## AVAILABLE RECORDS:
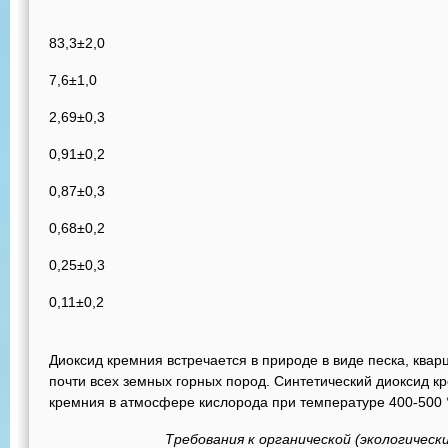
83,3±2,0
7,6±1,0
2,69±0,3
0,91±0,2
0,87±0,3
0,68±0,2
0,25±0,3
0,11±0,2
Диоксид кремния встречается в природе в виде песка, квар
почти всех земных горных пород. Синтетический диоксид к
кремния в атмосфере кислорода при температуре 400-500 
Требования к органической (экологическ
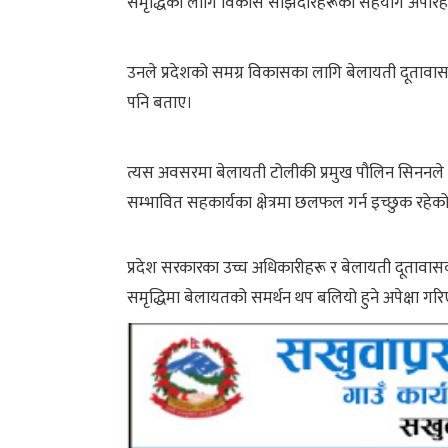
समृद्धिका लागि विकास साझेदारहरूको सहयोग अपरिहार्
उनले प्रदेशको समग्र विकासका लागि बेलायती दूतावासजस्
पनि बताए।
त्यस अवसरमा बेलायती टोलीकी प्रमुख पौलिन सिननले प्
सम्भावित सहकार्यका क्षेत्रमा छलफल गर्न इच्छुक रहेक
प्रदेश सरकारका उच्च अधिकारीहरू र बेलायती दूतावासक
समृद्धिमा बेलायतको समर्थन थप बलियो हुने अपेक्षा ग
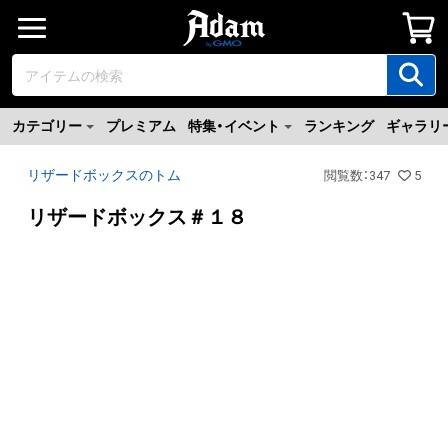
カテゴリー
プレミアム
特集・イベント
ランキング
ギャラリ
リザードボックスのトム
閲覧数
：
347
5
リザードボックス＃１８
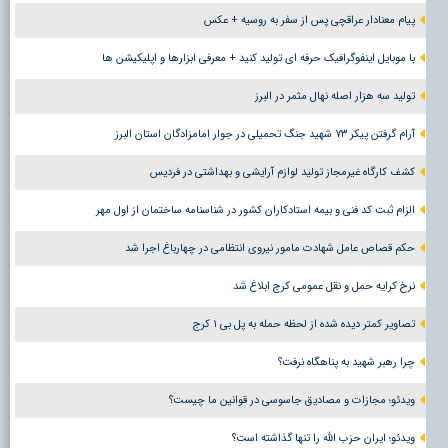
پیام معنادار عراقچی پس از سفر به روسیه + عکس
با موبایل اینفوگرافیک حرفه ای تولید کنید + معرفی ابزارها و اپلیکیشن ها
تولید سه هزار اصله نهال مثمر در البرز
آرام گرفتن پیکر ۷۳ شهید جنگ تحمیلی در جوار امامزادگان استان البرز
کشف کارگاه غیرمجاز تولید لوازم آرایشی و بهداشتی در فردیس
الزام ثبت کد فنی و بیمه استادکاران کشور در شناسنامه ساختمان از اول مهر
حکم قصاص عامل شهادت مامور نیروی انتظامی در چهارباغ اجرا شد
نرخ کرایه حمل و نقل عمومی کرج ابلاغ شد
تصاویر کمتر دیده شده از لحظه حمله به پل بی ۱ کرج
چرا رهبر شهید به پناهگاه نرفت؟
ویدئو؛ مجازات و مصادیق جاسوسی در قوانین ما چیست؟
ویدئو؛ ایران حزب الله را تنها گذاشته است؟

--

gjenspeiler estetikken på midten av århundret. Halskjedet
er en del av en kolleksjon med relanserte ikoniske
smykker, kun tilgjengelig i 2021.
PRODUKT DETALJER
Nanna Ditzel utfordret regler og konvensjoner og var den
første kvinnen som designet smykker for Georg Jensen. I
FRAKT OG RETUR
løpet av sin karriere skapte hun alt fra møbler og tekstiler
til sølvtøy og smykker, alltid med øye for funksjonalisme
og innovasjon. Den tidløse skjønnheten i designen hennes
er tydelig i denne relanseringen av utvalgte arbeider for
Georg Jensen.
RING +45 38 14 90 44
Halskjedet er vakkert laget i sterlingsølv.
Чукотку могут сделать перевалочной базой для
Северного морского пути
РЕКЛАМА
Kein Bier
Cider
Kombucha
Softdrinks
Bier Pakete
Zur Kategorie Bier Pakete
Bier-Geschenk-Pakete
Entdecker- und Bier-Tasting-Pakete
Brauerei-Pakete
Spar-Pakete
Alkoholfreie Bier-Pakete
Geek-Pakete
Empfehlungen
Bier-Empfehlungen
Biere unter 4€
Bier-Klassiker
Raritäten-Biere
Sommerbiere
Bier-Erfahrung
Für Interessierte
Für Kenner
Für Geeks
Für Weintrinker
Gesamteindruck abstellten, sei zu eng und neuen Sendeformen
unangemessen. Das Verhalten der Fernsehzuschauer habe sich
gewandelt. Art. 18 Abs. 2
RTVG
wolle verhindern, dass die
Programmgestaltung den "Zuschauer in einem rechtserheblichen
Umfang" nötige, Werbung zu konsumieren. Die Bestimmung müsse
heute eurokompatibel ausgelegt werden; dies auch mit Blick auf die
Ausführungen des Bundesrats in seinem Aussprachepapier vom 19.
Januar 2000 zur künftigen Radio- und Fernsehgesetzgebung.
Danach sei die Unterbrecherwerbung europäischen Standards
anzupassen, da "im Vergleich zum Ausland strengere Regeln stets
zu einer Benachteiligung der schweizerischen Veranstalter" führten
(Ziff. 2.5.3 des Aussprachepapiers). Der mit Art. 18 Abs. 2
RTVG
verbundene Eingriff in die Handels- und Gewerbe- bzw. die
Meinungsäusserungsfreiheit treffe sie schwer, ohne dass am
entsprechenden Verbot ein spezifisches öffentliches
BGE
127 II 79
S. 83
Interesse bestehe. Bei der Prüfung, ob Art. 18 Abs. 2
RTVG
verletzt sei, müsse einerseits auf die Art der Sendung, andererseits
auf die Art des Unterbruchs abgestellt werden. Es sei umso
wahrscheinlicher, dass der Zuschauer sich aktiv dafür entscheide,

* * *

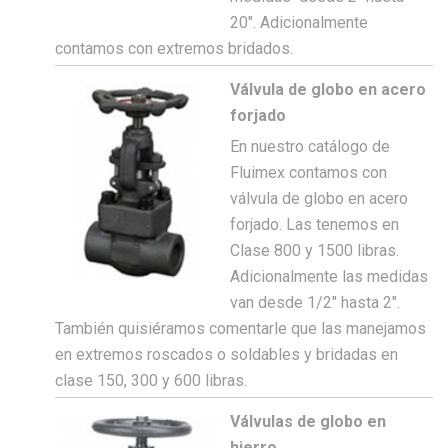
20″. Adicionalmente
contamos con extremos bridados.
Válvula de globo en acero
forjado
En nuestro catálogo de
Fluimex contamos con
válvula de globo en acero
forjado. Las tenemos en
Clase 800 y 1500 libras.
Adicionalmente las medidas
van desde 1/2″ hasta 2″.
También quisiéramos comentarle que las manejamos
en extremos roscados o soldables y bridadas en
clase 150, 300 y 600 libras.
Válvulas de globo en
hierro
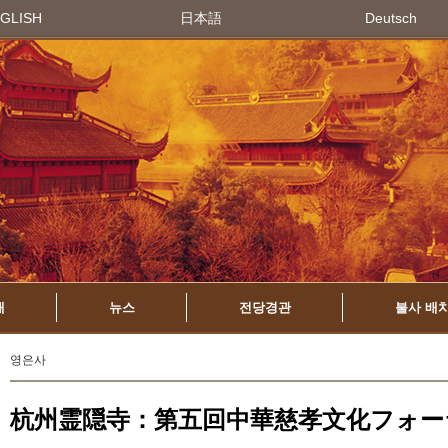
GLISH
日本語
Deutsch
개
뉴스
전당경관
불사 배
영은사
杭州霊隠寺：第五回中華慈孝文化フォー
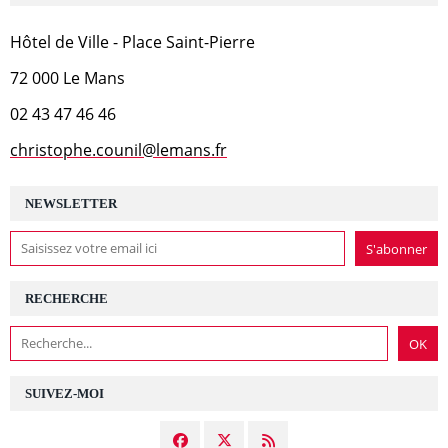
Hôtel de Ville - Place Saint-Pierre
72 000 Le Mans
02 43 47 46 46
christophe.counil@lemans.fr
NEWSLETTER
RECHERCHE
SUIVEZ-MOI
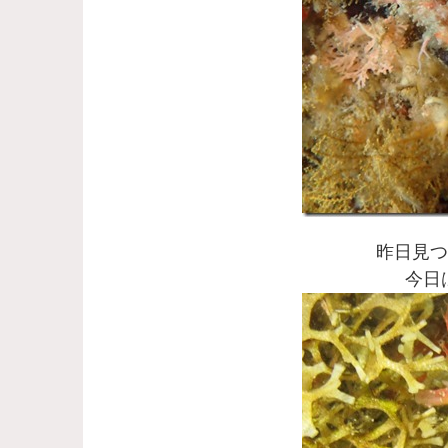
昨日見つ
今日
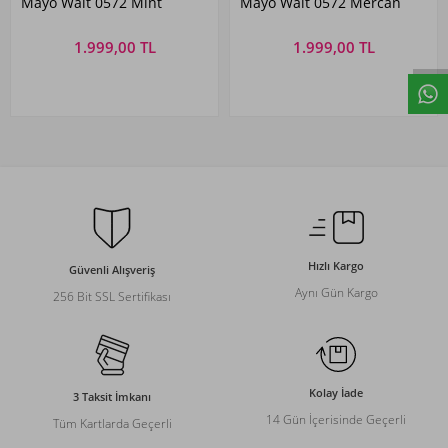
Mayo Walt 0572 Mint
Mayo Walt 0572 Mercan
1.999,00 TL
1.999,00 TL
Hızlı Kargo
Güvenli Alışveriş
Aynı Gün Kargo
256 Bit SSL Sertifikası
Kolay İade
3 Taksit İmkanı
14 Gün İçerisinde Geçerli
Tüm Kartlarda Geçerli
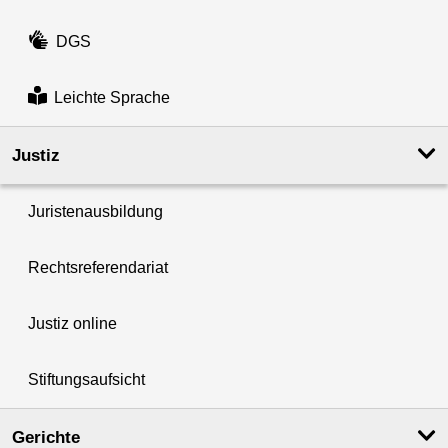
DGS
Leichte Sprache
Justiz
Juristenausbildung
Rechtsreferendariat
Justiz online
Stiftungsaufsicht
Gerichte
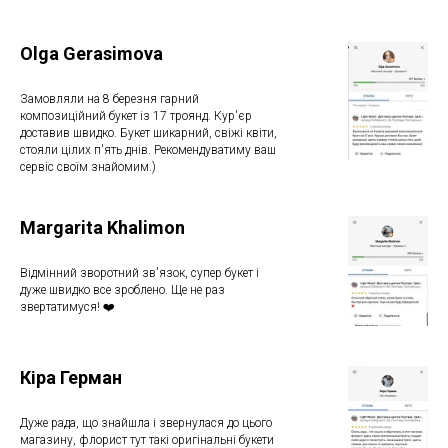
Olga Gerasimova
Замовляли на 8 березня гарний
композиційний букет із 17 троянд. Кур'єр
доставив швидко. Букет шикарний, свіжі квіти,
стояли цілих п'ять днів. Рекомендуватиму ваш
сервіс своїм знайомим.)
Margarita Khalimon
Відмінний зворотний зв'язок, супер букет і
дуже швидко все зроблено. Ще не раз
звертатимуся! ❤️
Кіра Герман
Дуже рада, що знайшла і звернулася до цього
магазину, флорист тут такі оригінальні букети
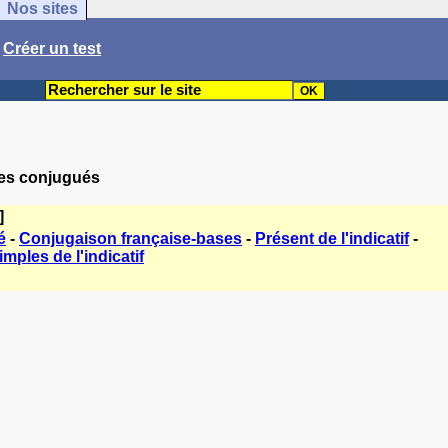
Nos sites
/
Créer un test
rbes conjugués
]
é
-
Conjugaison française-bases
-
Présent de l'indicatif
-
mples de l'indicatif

## WORK ORDER:
Look over the material above and report each line holding "extremos".

## OUTPUT BELOW:
contamos con extremos bridados.
en extremos roscados o soldables y bridadas en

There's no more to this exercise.